Researchers in England have now analysed medieval texts using what they say is a mathematical approach similar to that used to analyse connections between people on social-networking websites.

Their findings support the long-standing popular view that the Battle of Clontarf was the climax of a war mainly between the Irish and Vikings, contrary to the revisionist view that it was an Irish civil war.

The research from Coventry, Oxford and Sheffield Universities, including an Irish theoretical physicist, is published in the journal Royal Society Open Science.

Speaking on RTE's Morning Ireland, lead author Professor Ralph Kenna, a theoretical physicist at Coventry University, said: "We looked at an ancient text, which described the Viking age in Ireland and the events leading up to the Battle of Clontarf.

"In that text there are something like 300 characters and there's over 1,000 interactions between these characters.

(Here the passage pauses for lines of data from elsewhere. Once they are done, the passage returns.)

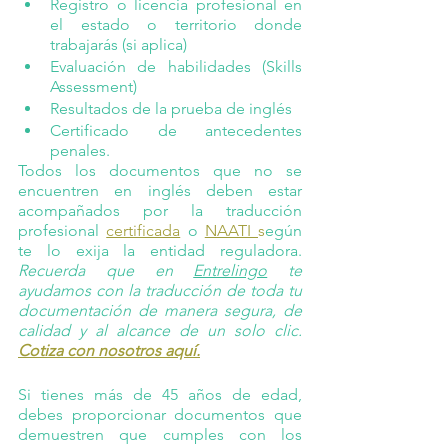
Registro o licencia profesional en 
el estado o territorio donde 
trabajarás (si aplica)
Evaluación de habilidades (Skills 
Assessment)
Resultados de la prueba de inglés 
Certificado de antecedentes 
penales.  
Todos los documentos que no se 
encuentren en inglés deben estar 
acompañados por la traducción 
profesional 
certificada
 o 
NAATI 
s
egún 
te lo exija la entidad reguladora. 
Recuerda que en 
Entrelingo
 te 
ayudamos con la traducción de toda tu 
documentación de manera segura, de 
calidad y al alcance de un solo clic.
Cotiza con nosotros aquí.
Si tienes más de 45 años de edad, 
debes proporcionar documentos que 
demuestren que cumples con los 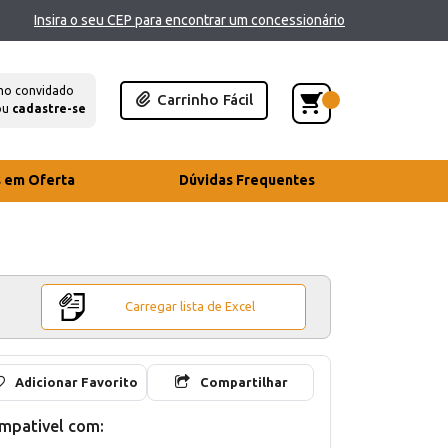
Insira o seu CEP para encontrar um concessionário
mo convidado
Carrinho Fácil
ou
cadastre-se
s em Oferta
Dúvidas Frequentes
Carregar lista de Excel
Adicionar Favorito
Compartilhar
mpativel com: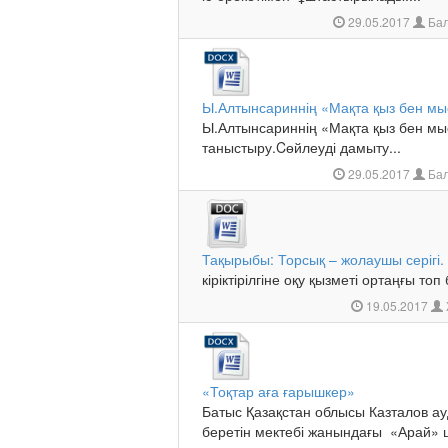
29.05.2017
Бал
Ы.Алтынсариннің «Мақта қыз бен мы
Ы.Алтынсариннің «Мақта қыз бен мы
таныстыру.Cөйлеуді дамыту...
29.05.2017
Бал
Тақырыбы: Торсық – жолаушы серігі.
кіріктірілгіне оқу қызметі ортаңғы то
19.05.2017
«Тоқтар аға ғарышкер»
Батыс Қазақстан облысы Казталов ау
беретін мектебі жанындағы «Арай» ш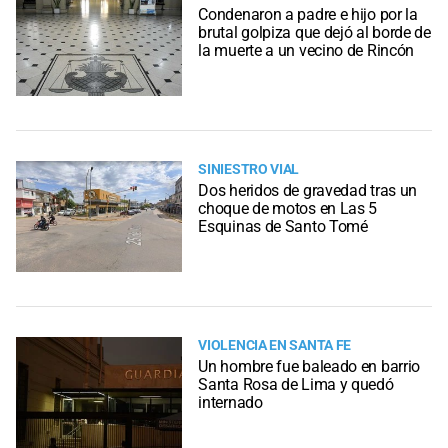
Condenaron a padre e hijo por la
brutal golpiza que dejó al borde de
la muerte a un vecino de Rincón
SINIESTRO VIAL
Dos heridos de gravedad tras un
choque de motos en Las 5
Esquinas de Santo Tomé
VIOLENCIA EN SANTA FE
Un hombre fue baleado en barrio
Santa Rosa de Lima y quedó
internado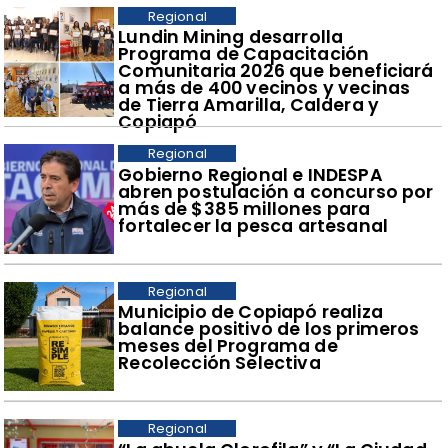
Regional
​Lundin Mining desarrolla
Programa de Capacitación
Comunitaria 2026 que beneficiará
a más de 400 vecinos y vecinas
de Tierra Amarilla, Caldera y
Copiapó
Regional
​Gobierno Regional e INDESPA
abren postulación a concurso por
más de $385 millones para
fortalecer la pesca artesanal
Regional
​Municipio de Copiapó realiza
balance positivo de los primeros
meses del Programa de
Recolección Selectiva
Regional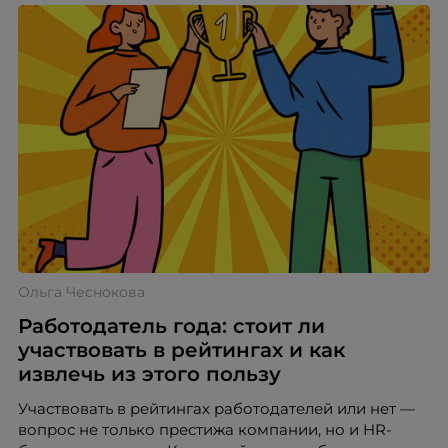
Ольга Чеснокова
Работодатель года: стоит ли
участвовать в рейтингах и как
извлечь из этого пользу
Участвовать в рейтингах работодателей или нет —
вопрос не только престижа компании, но и HR-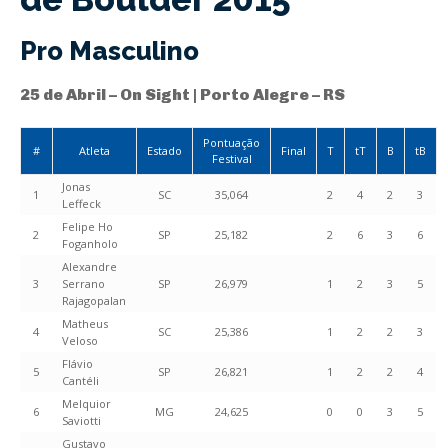
Pro Masculino
25 de Abril – On Sight | Porto Alegre – RS
Pontuação
#
Atleta
Estado
Final
T
tT
B
tB
Festival
Jonas
1
SC
35,064
2
4
2
3
Leffeck
Felipe Ho
2
SP
25,182
2
6
3
6
Foganholo
Alexandre
3
Serrano
SP
26,979
1
2
3
5
Rajagopalan
Matheus
4
SC
25,386
1
2
2
3
Veloso
Flávio
5
SP
26,821
1
2
2
4
Cantéli
Melquior
6
MG
24,625
0
0
3
5
Saviotti
Gustavo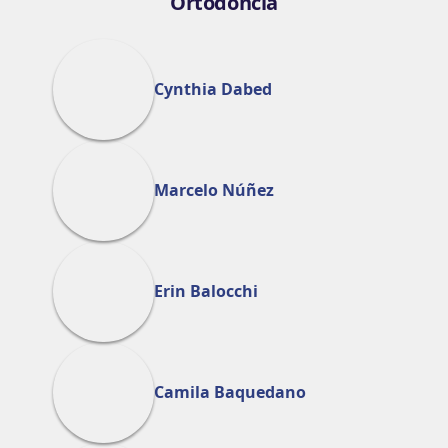
Ortodoncia
Cynthia Dabed
Marcelo Núñez
Erin Balocchi
Camila Baquedano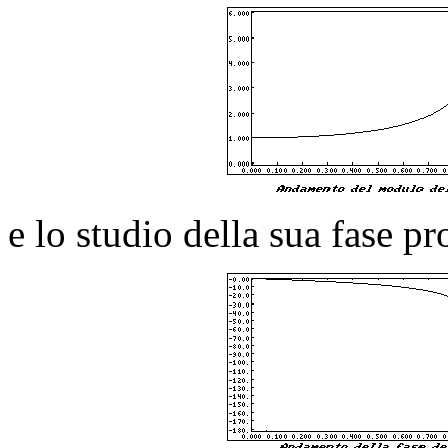
e lo studio della sua fase pr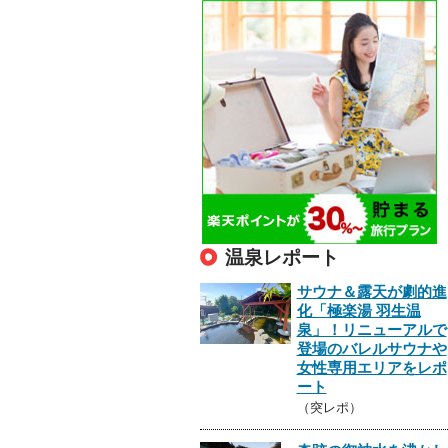
温泉レポート
サウナ＆露天が劇的進
化「極楽湯 羽生温
泉」！リニューアルで
登場のバレルサウナや
女性専用エリアをレポ
ート
（突レポ）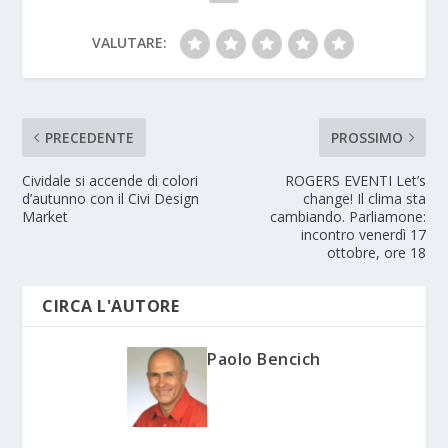
VALUTARE:
PRECEDENTE
PROSSIMO
Cividale si accende di colori
ROGERS EVENTI Let’s
d’autunno con il Civi Design
change! Il clima sta
Market
cambiando. Parliamone:
incontro venerdì 17
ottobre, ore 18
CIRCA L'AUTORE
Paolo Bencich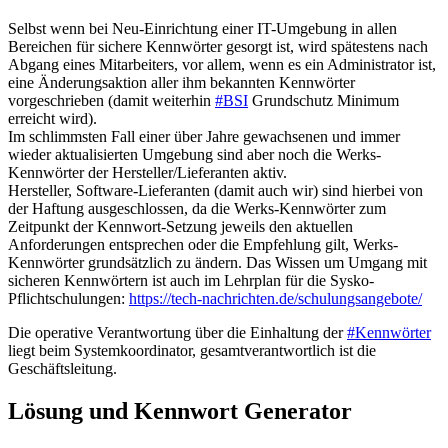
Selbst wenn bei Neu-Einrichtung einer IT-Umgebung in allen
Bereichen für sichere Kennwörter gesorgt ist, wird spätestens nach
Abgang eines Mitarbeiters, vor allem, wenn es ein Administrator ist,
eine Änderungsaktion aller ihm bekannten Kennwörter
vorgeschrieben (damit weiterhin
#BSI
Grundschutz Minimum
erreicht wird).
Im schlimmsten Fall einer über Jahre gewachsenen und immer
wieder aktualisierten Umgebung sind aber noch die Werks-
Kennwörter der Hersteller/Lieferanten aktiv.
Hersteller, Software-Lieferanten (damit auch wir) sind hierbei von
der Haftung ausgeschlossen, da die Werks-Kennwörter zum
Zeitpunkt der Kennwort-Setzung jeweils den aktuellen
Anforderungen entsprechen oder die Empfehlung gilt, Werks-
Kennwörter grundsätzlich zu ändern. Das Wissen um Umgang mit
sicheren Kennwörtern ist auch im Lehrplan für die Sysko-
Pflichtschulungen:
https://tech-nachrichten.de/schulungsangebote/
Die operative Verantwortung über die Einhaltung der
#Kennwörter
liegt beim Systemkoordinator, gesamtverantwortlich ist die
Geschäftsleitung.
Lösung und Kennwort Generator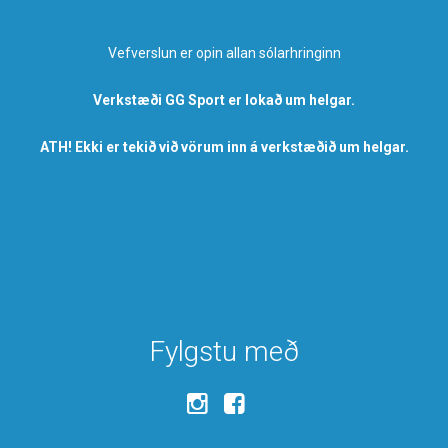
Vefverslun er opin allan sólarhringinn
Verkstæði GG Sport er lokað um helgar.
ATH! Ekki er tekið við vörum inn á verkstæðið um helgar.
Fylgstu með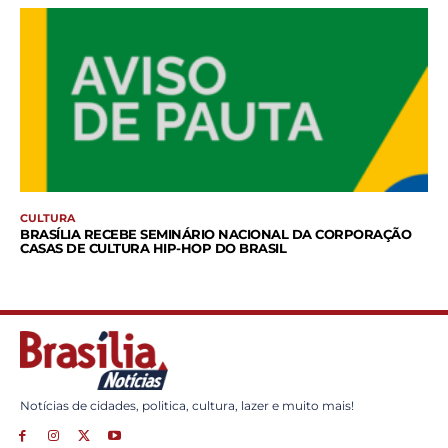
CULTURA
BRASÍLIA RECEBE SEMINÁRIO NACIONAL DA CORPORAÇÃO
CASAS DE CULTURA HIP-HOP DO BRASIL
Notícias de cidades, politica, cultura, lazer e muito mais!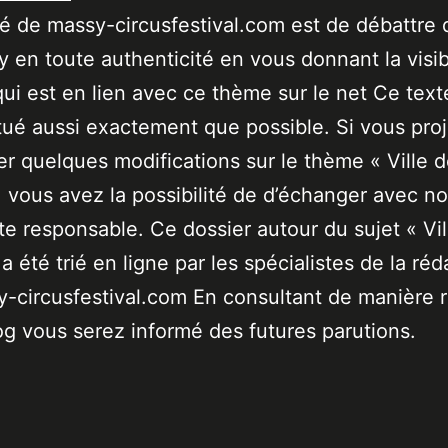
ité de massy-circusfestival.com est de débattre 
 en toute authenticité en vous donnant la visibi
qui est en lien avec ce thème sur le net Ce text
tué aussi exactement que possible. Si vous pro
er quelques modifications sur le thème « Ville 
 vous avez la possibilité de d’échanger avec no
ste responsable. Ce dossier autour du sujet « Vil
a été trié en ligne par les spécialistes de la réd
-circusfestival.com En consultant de manière r
og vous serez informé des futures parutions.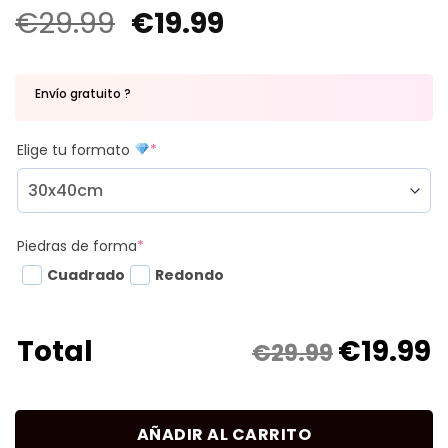
€
29.99
€
19.99
Envío gratuito ?
Elige tu formato
*
Piedras de forma
*
Cuadrado
Redondo
€
19.99
Total
€29.99
AÑADIR AL CARRITO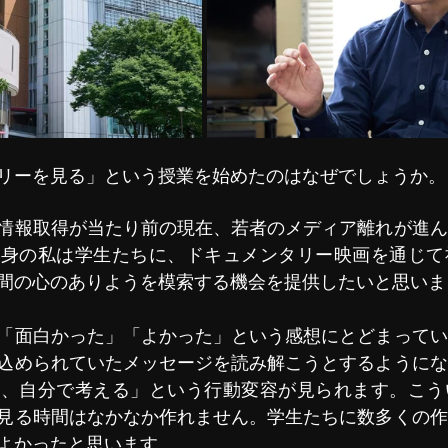
リーを見る」という授業を始めたのはなぜでしょうか。
情報取得が当たり前の現在、若者のメディア離れが進ん
出身の私は学生たちに、ドキュメンタリー映画を通じて
間の心のありようを模索する機会を提供したいと思いま
「面白かった」「よかった」という感想にとどまってい
込められていたメッセージを読み解こうとするようにな
か、自分で考える」という行動変容が見られます。こう
見る時間はなかなか作れません。学生たちに数多くの作
よかったと思います。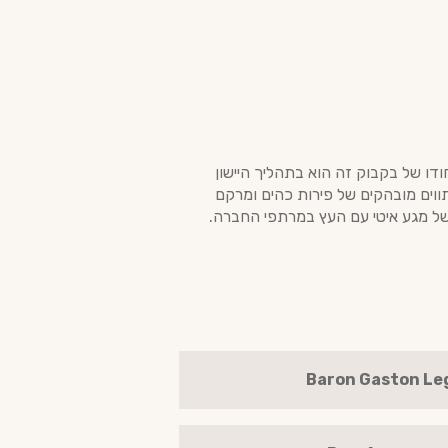
Baron Gaston Legr הוא ביטוי אלגנטי ובוגר של בציר 1968 מלב אזור ה-Bas-Armagnac. ייחודו של בקבוק זה הוא בתהליך היישון
ורכב ועמוק, הכולל תווים מובהקים של פירות כהים ומרקם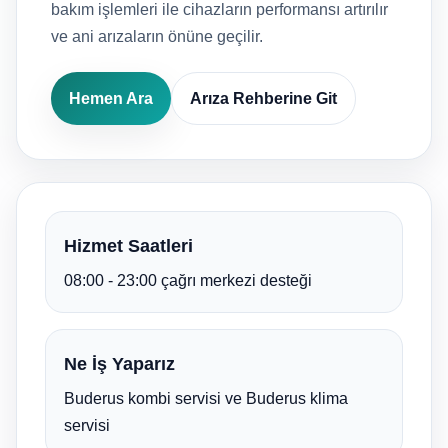
bakım işlemleri ile cihazların performansı artırılır
ve ani arızaların önüne geçilir.
Hemen Ara
Arıza Rehberine Git
Hizmet Saatleri
08:00 - 23:00 çağrı merkezi desteği
Ne İş Yaparız
Buderus kombi servisi ve Buderus klima
servisi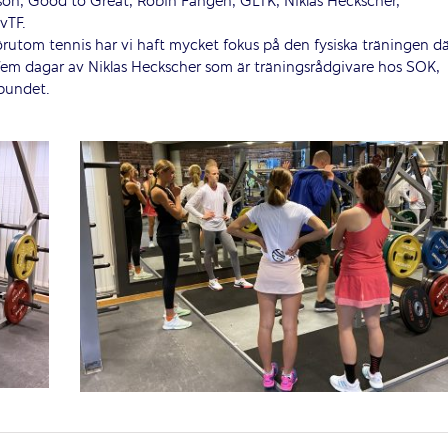
son, Good to Great, Robin Fahgén, GLTK, Niklas Heckscher,
vTF.
örutom tennis har vi haft mycket fokus på den fysiska träningen d
la fem dagar av Niklas Heckscher som är träningsrådgivare hos SOK,
rbundet.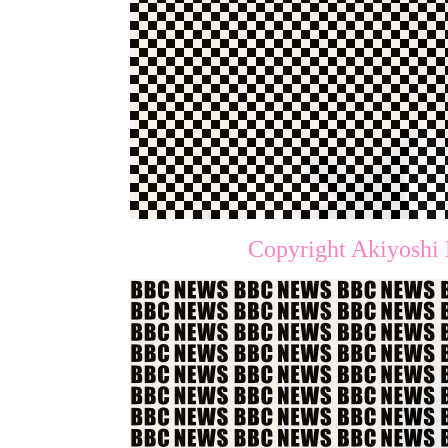
Copyright Akiyoshi 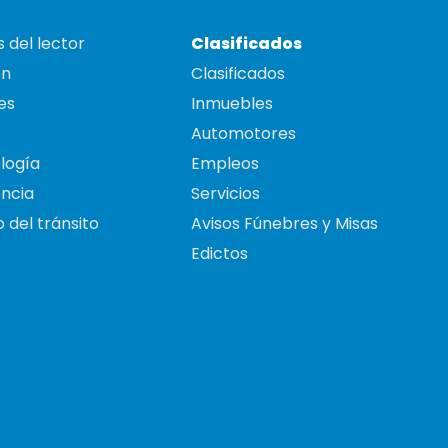
 del lector
Clasificados
on
Clasificados
es
Inmuebles
Automotores
logía
Empleos
ncia
Servicios
 del tránsito
Avisos Fúnebres y Misas
Edictos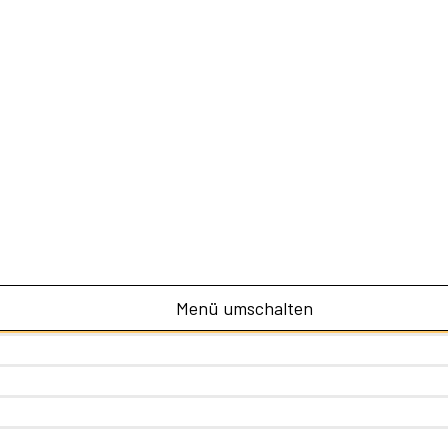
Menü umschalten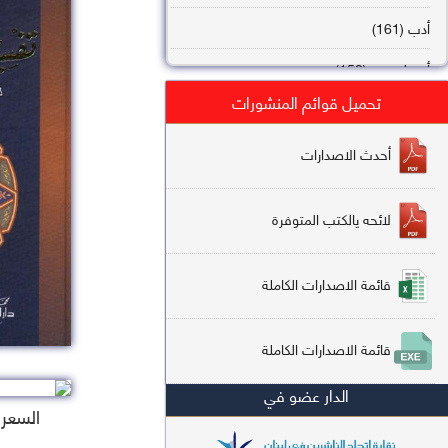
أدب (161)
أصول فقه (158)
تحميل قوائم المنشورات
عقيدة (144)
تاريخ (138)
أحدث الاصدارات
فقه شافعي (132)
لائحه يالكتب المتوفرة
فقه حنفي (113)
فقه مالكي (112)
قائمة الاصدارات الكاملة
تفسير قرآن (106)
قائمة الاصدارات الكاملة
علم كلام (96)
الدار عضو في
أخلاق وتصوف (91)
السعر : 2
سير وتراجم (90)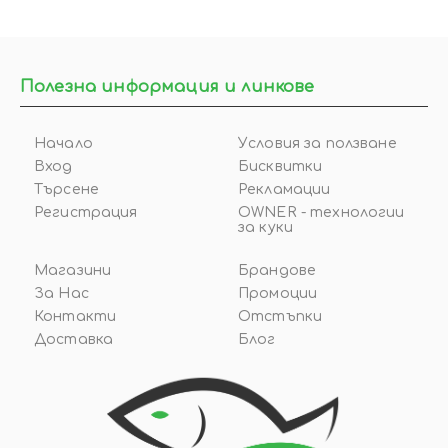
Полезна информация и линкове
Начало
Условия за ползване
Вход
Бисквитки
Търсене
Рекламации
Регистрация
OWNER - технологии
за куки
Магазини
Брандове
За Нас
Промоции
Контакти
Отстъпки
Доставка
Блог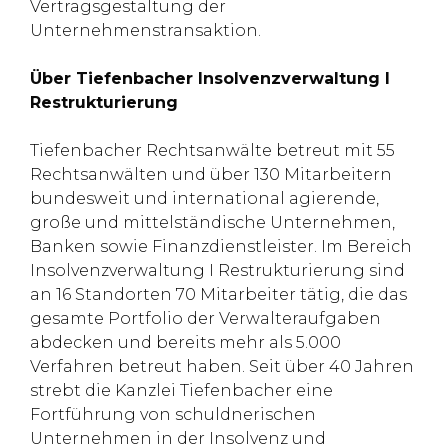
Vertragsgestaltung der
Unternehmenstransaktion.
Über Tiefenbacher Insolvenzverwaltung I
Restrukturierung
Tiefenbacher Rechtsanwälte betreut mit 55
Rechtsanwälten und über 130 Mitarbeitern
bundesweit und international agierende,
große und mittelständische Unternehmen,
Banken sowie Finanzdienstleister. Im Bereich
Insolvenzverwaltung I Restrukturierung sind
an 16 Standorten 70 Mitarbeiter tätig, die das
gesamte Portfolio der Verwalteraufgaben
abdecken und bereits mehr als 5.000
Verfahren betreut haben. Seit über 40 Jahren
strebt die Kanzlei Tiefenbacher eine
Fortführung von schuldnerischen
Unternehmen in der Insolvenz und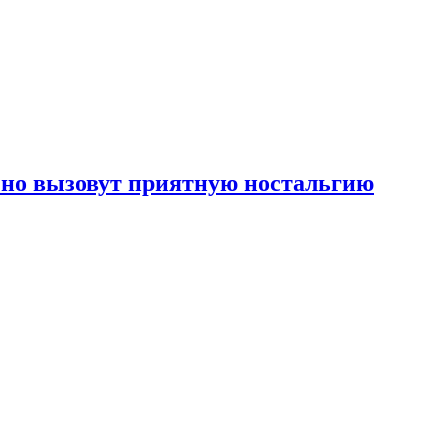
, но вызовут приятную ностальгию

"So we performed the mathematical analysis, the same type we use for Facebook, to see how that interaction takes place and we were especially interested in the hostility of the interactions to try to decide whether the hostility is mostly Irish versus Viking or whether it's mostly Irish versus Irish. That was the aim of the work," he said.

Prof Kenna added: "The medieval composer of the text certainly did not think in terms of social networks but, in recording a cast of hundreds with well over a thousand connections between them, he imprinted them into the narrative.

"This is why the networks approach delivers unique new insights; it extracts an unintended message.

"The paper goes beyond previous works in that it generates a new quantitative element to the complexity and conflicts of a long-standing debate about the Viking age in Ireland."


Network science: How the study was carried out

Academics analysed how all the Irish and Viking characters in the text fit together in a network, monitoring whether the interactions between them were benign or hostile.

They developed a mathematical measure to quantify whether hostility in the network mainly connected Irish to Irish or Irish to Vikings.

They then calculated the difference between the measure of hostilities between each type of character (Irish and Viking) and what would have been hostile interactions in the network, indiscriminate of whether characters were Irish or Viking.

A positive value of the resulting measure would signal Irish civil war and a negative number would reflect an Irish versus Viking conflict.

The results gave an overall negative value suggesting that the text mainly describes an Irish against Viking conflict.

However, because the negative value was moderate (-0.32 on a scale from -088 to 1) they suggest the text does not describe a fully "clear-cut" Irish versus Viking conflict. Instead, the network portrays a complex picture of relationships and social networks of the time.